このように、責任を全うするために必要な予算、情報へのアクセス、関係者への協力依頼など、具体的な「権限」をセットで与えましたか?

再確認③:失敗は「権限の範囲内」での出来事か?

もし部下が失敗したとしても、それが与えられた権限の範囲内で、最善を尽くした結果なのであれば、それは部下の能力不足ではなく、権限を与えた管理職の「判断ミス」である可能性があります。

叱責の対象は、部下の人格や能力ではなく、「なぜその判断をしたのか」というプロセスであるべきです。与えられた権限を逸脱した行動(例:許可なく高額なツールを契約した)であれば、それはルール違反として明確に指導する必要があります。
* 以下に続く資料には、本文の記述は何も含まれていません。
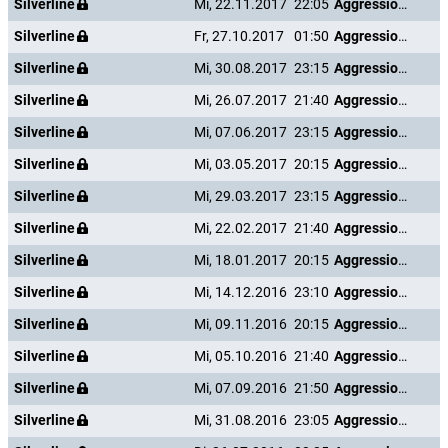
Silverline
Mi, 22.11.2017
22:05
Aggression Scale
Silverline
Fr, 27.10.2017
01:50
Aggression Scale
Silverline
Mi, 30.08.2017
23:15
Aggression Scale
Silverline
Mi, 26.07.2017
21:40
Aggression Scale
Silverline
Mi, 07.06.2017
23:15
Aggression Scale
Silverline
Mi, 03.05.2017
20:15
Aggression Scale
Silverline
Mi, 29.03.2017
23:15
Aggression Scale
Silverline
Mi, 22.02.2017
21:40
Aggression Scale
Silverline
Mi, 18.01.2017
20:15
Aggression Scale
Silverline
Mi, 14.12.2016
23:10
Aggression Scale
Silverline
Mi, 09.11.2016
20:15
Aggression Scale
Silverline
Mi, 05.10.2016
21:40
Aggression Scale
Silverline
Mi, 07.09.2016
21:50
Aggression Scale
Silverline
Mi, 31.08.2016
23:05
Aggression Scale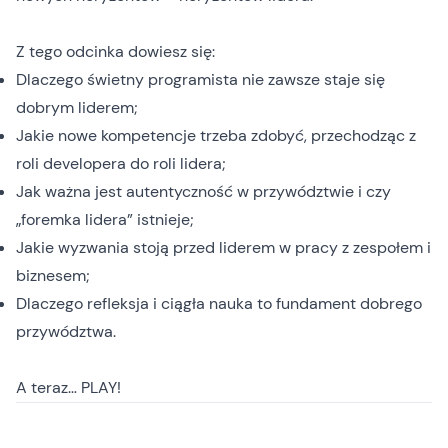
Z tego odcinka dowiesz się:
Dlaczego świetny programista nie zawsze staje się
dobrym liderem;
Jakie nowe kompetencje trzeba zdobyć, przechodząc z
roli developera do roli lidera;
Jak ważna jest autentyczność w przywództwie i czy
„foremka lidera” istnieje;
Jakie wyzwania stoją przed liderem w pracy z zespołem i
biznesem;
Dlaczego refleksja i ciągła nauka to fundament dobrego
przywództwa.
A teraz… PLAY!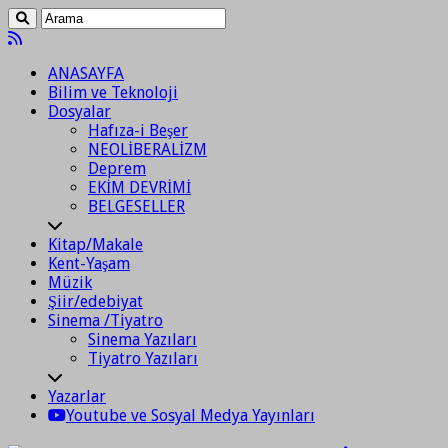
ANASAYFA
Bilim ve Teknoloji
Dosyalar
Hafıza-i Beşer
NEOLİBERALİZM
Deprem
EKİM DEVRİMİ
BELGESELLER
Kitap/Makale
Kent-Yaşam
Müzik
Şiir/edebiyat
Sinema /Tiyatro
Sinema Yazıları
Tiyatro Yazıları
Yazarlar
Youtube ve Sosyal Medya Yayınları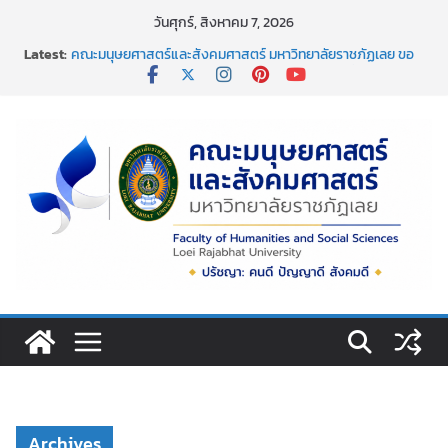
Skip
วันศุกร์, สิงหาคม 7, 2026
to
Latest:
คณะมนุษยศาสตร์และสังคมศาสตร์ มหาวิทยาลัยราชภัฏเลย ขอ
content
แสดงความยินดีกับผศ.ดร.อิสริยาภรณ์ ชัยกุหลาบ ที่ได้รับการตี
พิมพ์เผยแพร่ผลงานบทความวิจัย
กิจกรรมจิตอาสาบำเพ็ญสาธารณประโยชน์เนื่องในวันข้าราชการ
พลเรือน ประจำปี พ.ศ. 2569
การอบรมเชิงปฏิบัติการ เรื่อง “ การเขียนรายงานการประเมิน
ตนเอง ระดับหลักสูตร ตามเกณฑ์ aun-qa version 4
ขอแสดงความยินดีอย่างยิ่ง เนื่องในโอกาสที่มีพระบรม
ราชโองการโปรดเกล้าโปรดกระหม่อม พระราชทานเครื่องราช
อิสริยาภรณ์ ชั้นต่ำกว่าสายสะพาย ประจำปี ๒๕๖๘
กิจกรรมวันสงกรานต์ พิธีสรงน้ำพระพุทธรูปและรดน้ำขอพร
อาจารย์ผู้อาวุโส
Archives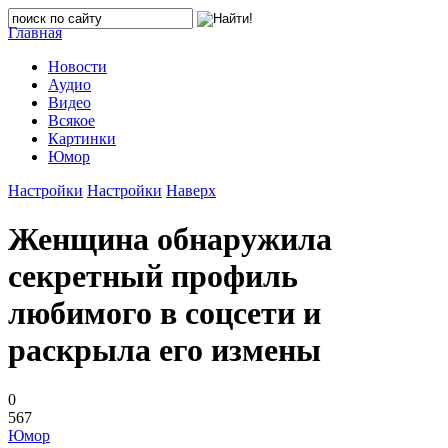
Главная
Новости
Аудио
Видео
Всякое
Картинки
Юмор
Настройки
Настройки
Наверх
Женщина обнаружила
секретный профиль
любимого в соцсети и
раскрыла его измены
0
567
Юмор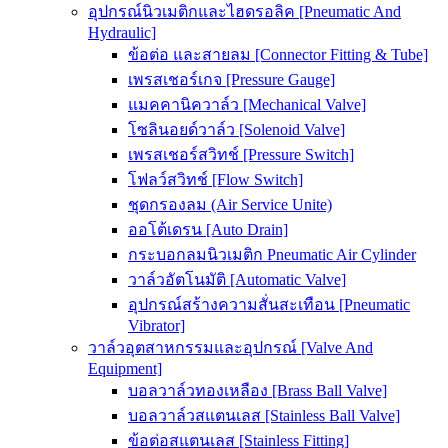
อุปกรณ์นิวเมติกและไฮดรอลิค [Pneumatic And
Hydraulic]
ข้อต่อ และสายลม [Connector Fitting & Tube]
เพรสเชอร์เกจ [Pressure Gauge]
แมคคานิควาล์ว [Mechanical Valve]
โซลินอยด์วาล์ว [Solenoid Valve]
เพรสเชอร์สวิทช์ [Pressure Switch]
โฟลว์สวิทช์ [Flow Switch]
ชุดกรองลม (Air Service Unite)
ออโต้เดรน [Auto Drain]
กระบอกลมนิวเมติก Pneumatic Air Cylinder
วาล์วอัตโนมัติ [Automatic Valve]
อุปกรณ์สร้างความสั่นสะเทือน [Pneumatic
Vibrator]
วาล์วอุตสาหกรรมและอุปกรณ์ [Valve And
Equipment]
บอลวาล์วทองเหลือง [Brass Ball Valve]
บอลวาล์วสแตนเลส [Stainless Ball Valve]
ข้อต่อสแตนเลส [Stainless Fitting]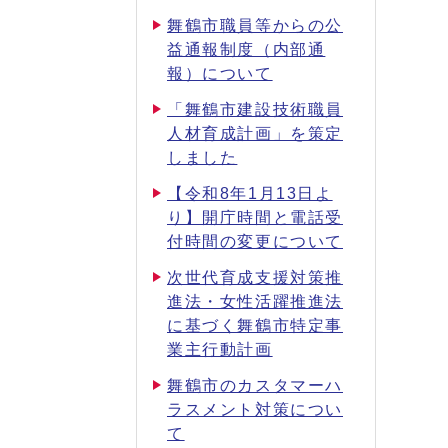
舞鶴市職員等からの公
益通報制度（内部通
報）について
「舞鶴市建設技術職員
人材育成計画」を策定
しました
【令和8年1月13日よ
り】開庁時間と電話受
付時間の変更について
次世代育成支援対策推
進法・女性活躍推進法
に基づく舞鶴市特定事
業主行動計画
舞鶴市のカスタマーハ
ラスメント対策につい
て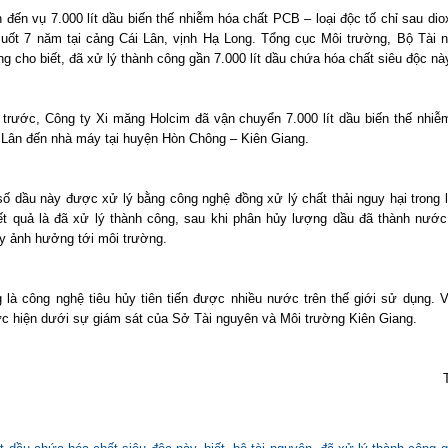
 đến vụ 7.000 lít dầu biến thế nhiễm hóa chất PCB – loại độc tố chỉ sau di
suốt 7 năm tại cảng Cái Lân, vịnh Hạ Long. Tổng cục Môi trường, Bộ Tài 
g cho biết, đã xử lý thành công gần 7.000 lít dầu chứa hóa chất siêu độc nà
 trước, Công ty Xi măng Holcim đã vận chuyển 7.000 lít dầu biến thế nhi
 Lân đến nhà máy tại huyện Hòn Chông – Kiên Giang.
số dầu này được xử lý bằng công nghệ đồng xử lý chất thải nguy hại trong l
t quả là đã xử lý thành công, sau khi phân hủy lượng dầu đã thành nướ
y ảnh hưởng tới môi trường.
 là công nghệ tiêu hủy tiên tiến được nhiều nước trên thế giới sử dụng. V
c hiện dưới sự giám sát của Sở Tài nguyên và Môi trường Kiên Giang.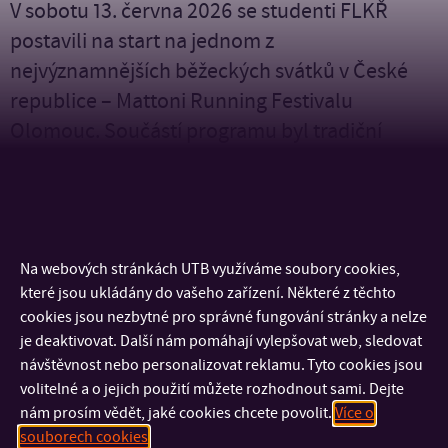
V sobotu 13. června 2026 se studenti FLKŘ
postavili na start na jednom z
nejvýznamnějších běžeckých svátků v České
republice – Mattoni Running Festivalu
Olomouc. Součástí programu byl tradiční
půlmaraton i oblíbený Šantovka běh na 5 km.
Martin Šuster a Lukáš Kott úspěšně zdolali trať Mattoni
1/2Maratonu Olomouc o délce 21,097 km. Karolína Slavíková
Na webových stránkách UTB využíváme soubory cookies,
zazářila v rámci závodu Šantovka běh na 5 km.
které jsou ukládány do vašeho zařízení. Některé z těchto
cookies jsou nezbytné pro správné fungování stránky a nelze
je deaktivovat. Další nám pomáhají vylepšovat web, sledovat
Děkujeme všem za výbornou reprezentaci a gratulujeme k
návštěvnost nebo personalizovat reklamu. Tyto cookies jsou
dosaženým výsledkům!
volitelné a o jejich použití můžete rozhodnout sami. Dejte
nám prosím vědět, jaké cookies chcete povolit.
Více o
souborech cookies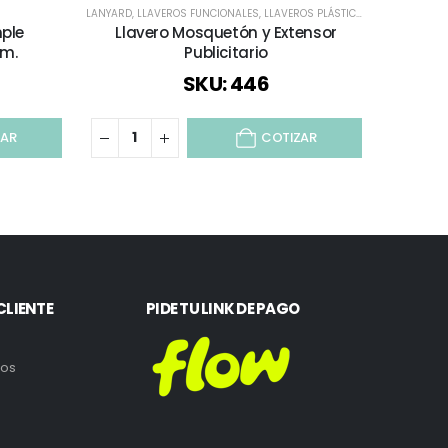
LANYARD
,
LLAVEROS FUNCIONALES
,
LLAVEROS PLÁSTICOS
,
TODOS
,
TODOS
ple
Llavero Mosquetón y Extensor
P
cm.
Publicitario
SKU: 446
ZAR
COTIZAR
CLIENTE
PIDE TU LINK DE PAGO
ros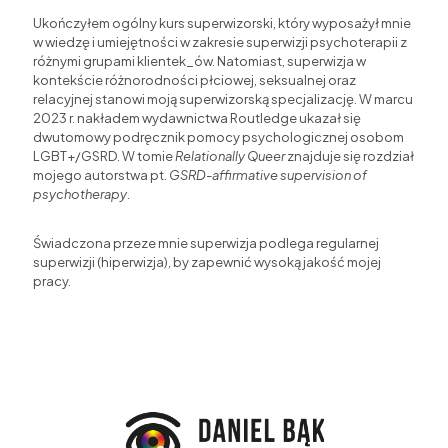
Ukończyłem ogólny kurs superwizorski, który wyposażył mnie
w wiedzę i umiejętności w zakresie superwizji psychoterapii z
różnymi grupami klientek_ów. Natomiast, superwizja w
kontekście różnorodności płciowej, seksualnej oraz
relacyjnej stanowi moją superwizorską specjalizację. W marcu
2023 r. nakładem wydawnictwa Routledge ukazał się
dwutomowy podręcznik pomocy psychologicznej osobom
LGBT+/GSRD. W tomie
Relationally Queer
znajduje się rozdział
mojego autorstwa pt.
GSRD-affirmative supervision of
psychotherapy
.
Świadczona przeze mnie superwizja podlega regularnej
superwizji (hiperwizja), by zapewnić wysoką jakość mojej
pracy.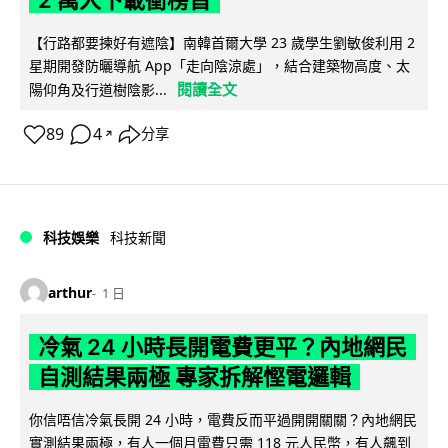
2 萬人下載衝榜首
【行路都要揀好有遮陰】南韓首爾大學 23 歲學生劉敏俊利用 2
星期開發防曬導航 App「走向陰涼處」，結合建築物高度、太
閱讀全文
陽仰角及行道樹陰影...
89
4
分享
↗
科技娛樂
科技新聞
arthur
1 日
冷氣 24 小時長開電費更平？內地網民
自測結果兩極 專家拆解慳電邏輯
你信唔信冷氣長開 24 小時，電費反而平過開開關關？內地網民
實測結果兩極，有人一個月電費只需 118 元人民幣，有人飆到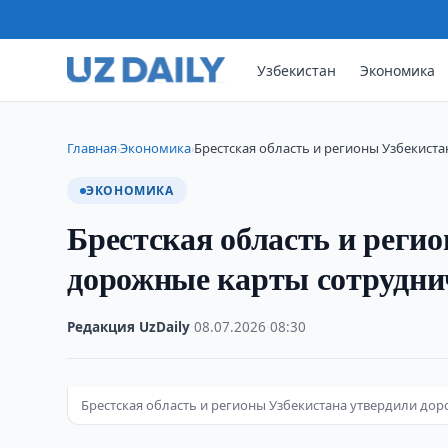
Узбекистан
Экономика
Главная
Экономика
Брестская область и регионы Узбекист
›
›
ЭКОНОМИКА
Брестская область и реги
дорожные карты сотрудни
Редакция UzDaily
·
08.07.2026
·
08:30
Брестская область и регионы Узбекистана утвердили до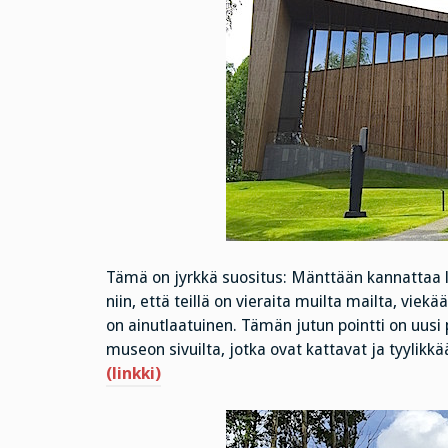
Tämä on jyrkkä suositus: Mänttään kannattaa lä
niin, että teillä on vieraita muilta mailta, vi
on ainutlaatuinen. Tämän jutun pointti on uusi p
museon sivuilta, jotka ovat kattavat ja tyylikkä
(linkki)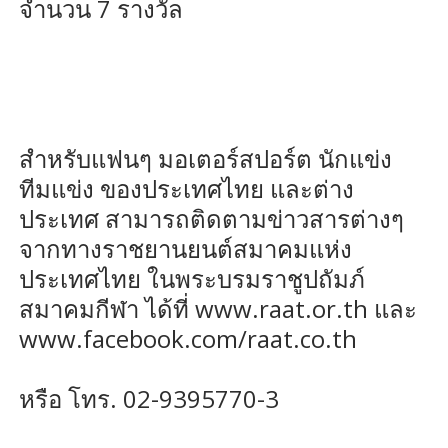
จำนวน 7 รางวัล
สำหรับแฟนๆ มอเตอร์สปอร์ต นักแข่ง
ทีมแข่ง ของประเทศไทย และต่าง
ประเทศ สามารถติดตามข่าวสารต่างๆ
จากทางราชยานยนต์สมาคมแห่ง
ประเทศไทย ในพระบรมราชูปถัมภ์
สมาคมกีฬา ได้ที่ www.raat.or.th และ
www.facebook.com/raat.co.th
หรือ โทร. 02-9395770-3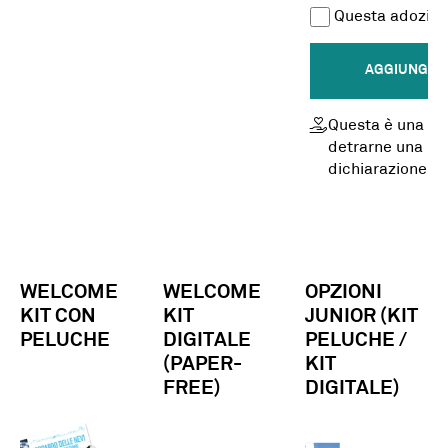
Questa adozion
AGGIUNGI A
Questa è una do
detrarne una par
dichiarazione
WELCOME
WELCOME
OPZIONI
KIT CON
KIT
JUNIOR (KIT
PELUCHE
DIGITALE
PELUCHE /
(PAPER-
KIT
FREE)
DIGITALE)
まとめ:健全な職場は「権限と責任が一致した状態」から始まる

今回は、多くの職場が抱える「忖度」や「理不尽な叱責」の問題を、「権限と責任一致の法則」という視点から解説しました。

  • 責任を与えるなら、必ず権限もセットで渡す
  • 忖度は、権限と責任のバランスが崩れた時に生まれる不合理な行動である
  • 部下を叱る前に、自分の指示がこの原則に沿っていたかを確認する

この原則を意識するだけで、上司と部下の間の無用なストレスは激減し、コミュニケーションは驚くほど円滑になります。部下は与えられた権限の範囲で主体的に動けるようになり、上司は結果に対する責任の所在を明確にできます。

まずは、あなたが明日依頼する一つの仕事から、「これは責任と権限が一致しているだろうか?」と考えてみてください。その小さな一歩が、チーム全体の生産性を高め、健全な職場環境を作るための確実な変化につながるはずです。